*Task objective*. Report every line of the records below that includes the string "spatie".

[Collected data]

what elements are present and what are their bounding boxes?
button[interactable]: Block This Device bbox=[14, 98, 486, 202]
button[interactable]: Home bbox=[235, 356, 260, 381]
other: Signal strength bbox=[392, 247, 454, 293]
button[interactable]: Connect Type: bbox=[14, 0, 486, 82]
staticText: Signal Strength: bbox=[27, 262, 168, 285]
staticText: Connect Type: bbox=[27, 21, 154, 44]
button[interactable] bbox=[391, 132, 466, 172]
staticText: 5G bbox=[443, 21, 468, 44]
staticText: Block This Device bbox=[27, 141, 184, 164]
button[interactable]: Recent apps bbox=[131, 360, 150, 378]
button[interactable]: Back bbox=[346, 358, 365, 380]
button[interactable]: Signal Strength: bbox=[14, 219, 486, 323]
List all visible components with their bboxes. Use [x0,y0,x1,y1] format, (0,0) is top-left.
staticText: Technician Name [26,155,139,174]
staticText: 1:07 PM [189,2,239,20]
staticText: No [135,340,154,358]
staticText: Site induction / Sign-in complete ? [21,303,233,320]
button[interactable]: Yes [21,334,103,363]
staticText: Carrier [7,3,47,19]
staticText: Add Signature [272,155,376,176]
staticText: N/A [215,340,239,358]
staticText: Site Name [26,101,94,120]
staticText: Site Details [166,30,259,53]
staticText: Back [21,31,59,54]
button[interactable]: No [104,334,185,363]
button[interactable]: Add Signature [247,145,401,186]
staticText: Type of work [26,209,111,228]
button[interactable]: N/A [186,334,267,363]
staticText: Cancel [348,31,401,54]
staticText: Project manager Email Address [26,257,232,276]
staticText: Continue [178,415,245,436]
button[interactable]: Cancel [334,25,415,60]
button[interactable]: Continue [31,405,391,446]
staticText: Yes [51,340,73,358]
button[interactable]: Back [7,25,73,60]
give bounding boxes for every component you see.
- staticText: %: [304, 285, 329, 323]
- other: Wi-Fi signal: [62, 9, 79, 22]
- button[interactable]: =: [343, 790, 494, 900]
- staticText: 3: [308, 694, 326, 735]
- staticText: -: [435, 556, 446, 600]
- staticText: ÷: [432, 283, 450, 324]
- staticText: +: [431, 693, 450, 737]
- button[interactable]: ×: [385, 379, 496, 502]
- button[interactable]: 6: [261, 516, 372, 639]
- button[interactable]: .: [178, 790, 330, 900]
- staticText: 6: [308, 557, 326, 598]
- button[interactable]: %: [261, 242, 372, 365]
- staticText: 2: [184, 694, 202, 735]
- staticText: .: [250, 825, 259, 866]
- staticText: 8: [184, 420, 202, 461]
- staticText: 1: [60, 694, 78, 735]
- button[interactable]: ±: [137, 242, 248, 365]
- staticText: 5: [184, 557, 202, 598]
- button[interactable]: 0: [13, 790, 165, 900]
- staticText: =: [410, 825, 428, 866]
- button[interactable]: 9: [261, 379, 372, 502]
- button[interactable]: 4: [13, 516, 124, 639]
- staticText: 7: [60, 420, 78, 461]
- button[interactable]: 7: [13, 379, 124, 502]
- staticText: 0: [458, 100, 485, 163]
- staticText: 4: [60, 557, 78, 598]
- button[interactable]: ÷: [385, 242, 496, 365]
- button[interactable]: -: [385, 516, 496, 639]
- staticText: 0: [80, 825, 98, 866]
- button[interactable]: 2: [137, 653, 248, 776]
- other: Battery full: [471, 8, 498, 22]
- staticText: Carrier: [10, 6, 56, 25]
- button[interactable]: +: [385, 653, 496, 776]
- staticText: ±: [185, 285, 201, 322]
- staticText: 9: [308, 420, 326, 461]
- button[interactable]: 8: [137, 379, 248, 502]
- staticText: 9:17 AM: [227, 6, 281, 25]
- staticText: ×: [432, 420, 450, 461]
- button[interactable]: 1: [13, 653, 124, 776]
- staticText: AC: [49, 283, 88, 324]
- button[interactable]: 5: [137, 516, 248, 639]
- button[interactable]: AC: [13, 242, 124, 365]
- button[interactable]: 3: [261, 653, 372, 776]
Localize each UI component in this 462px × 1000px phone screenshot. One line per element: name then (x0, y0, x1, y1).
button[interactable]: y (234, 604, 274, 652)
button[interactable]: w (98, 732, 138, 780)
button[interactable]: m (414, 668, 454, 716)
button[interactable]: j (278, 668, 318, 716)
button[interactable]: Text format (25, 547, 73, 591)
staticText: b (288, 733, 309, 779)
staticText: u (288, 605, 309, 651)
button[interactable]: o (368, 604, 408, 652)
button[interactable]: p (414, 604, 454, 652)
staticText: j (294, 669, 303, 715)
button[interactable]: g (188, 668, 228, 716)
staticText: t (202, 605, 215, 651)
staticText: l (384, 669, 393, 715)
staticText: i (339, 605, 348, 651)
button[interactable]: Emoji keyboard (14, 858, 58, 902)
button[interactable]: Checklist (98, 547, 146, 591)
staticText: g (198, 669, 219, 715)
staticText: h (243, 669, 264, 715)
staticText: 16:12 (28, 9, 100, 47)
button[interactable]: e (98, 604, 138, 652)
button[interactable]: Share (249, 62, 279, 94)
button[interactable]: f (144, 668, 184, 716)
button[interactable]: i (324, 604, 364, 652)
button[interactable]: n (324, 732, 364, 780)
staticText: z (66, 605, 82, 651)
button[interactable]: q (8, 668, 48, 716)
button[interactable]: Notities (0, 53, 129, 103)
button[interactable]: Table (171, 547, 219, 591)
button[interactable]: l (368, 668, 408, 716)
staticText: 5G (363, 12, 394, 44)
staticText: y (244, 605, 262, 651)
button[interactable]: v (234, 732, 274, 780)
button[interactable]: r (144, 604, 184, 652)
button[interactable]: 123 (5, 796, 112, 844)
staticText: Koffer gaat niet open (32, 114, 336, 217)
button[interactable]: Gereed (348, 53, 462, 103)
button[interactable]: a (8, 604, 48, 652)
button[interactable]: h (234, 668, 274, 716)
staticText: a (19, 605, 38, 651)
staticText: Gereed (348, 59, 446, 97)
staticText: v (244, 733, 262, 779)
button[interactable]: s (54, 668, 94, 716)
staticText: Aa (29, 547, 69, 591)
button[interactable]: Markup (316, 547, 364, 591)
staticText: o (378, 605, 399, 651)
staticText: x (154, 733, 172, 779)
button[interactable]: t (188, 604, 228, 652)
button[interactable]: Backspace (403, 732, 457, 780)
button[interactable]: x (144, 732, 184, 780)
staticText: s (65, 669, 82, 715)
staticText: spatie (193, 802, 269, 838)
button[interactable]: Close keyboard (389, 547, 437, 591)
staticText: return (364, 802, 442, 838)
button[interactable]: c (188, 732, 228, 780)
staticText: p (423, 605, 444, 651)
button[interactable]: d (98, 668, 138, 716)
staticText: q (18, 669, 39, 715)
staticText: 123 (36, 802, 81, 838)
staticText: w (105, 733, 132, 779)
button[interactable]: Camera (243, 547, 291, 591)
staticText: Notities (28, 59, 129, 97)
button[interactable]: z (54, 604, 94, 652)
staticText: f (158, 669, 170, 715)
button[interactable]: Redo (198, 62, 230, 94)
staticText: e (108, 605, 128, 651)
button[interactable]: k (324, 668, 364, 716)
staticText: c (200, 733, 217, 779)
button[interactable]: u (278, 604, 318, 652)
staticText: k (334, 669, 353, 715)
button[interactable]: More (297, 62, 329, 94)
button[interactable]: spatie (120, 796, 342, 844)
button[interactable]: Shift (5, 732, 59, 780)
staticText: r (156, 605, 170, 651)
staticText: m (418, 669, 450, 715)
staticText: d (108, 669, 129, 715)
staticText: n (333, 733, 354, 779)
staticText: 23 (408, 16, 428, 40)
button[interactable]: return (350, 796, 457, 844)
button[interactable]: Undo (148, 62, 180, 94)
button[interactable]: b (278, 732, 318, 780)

*Answer for this exercise*.
staticText: spatie (193, 802, 269, 838)
button[interactable]: spatie (120, 796, 342, 844)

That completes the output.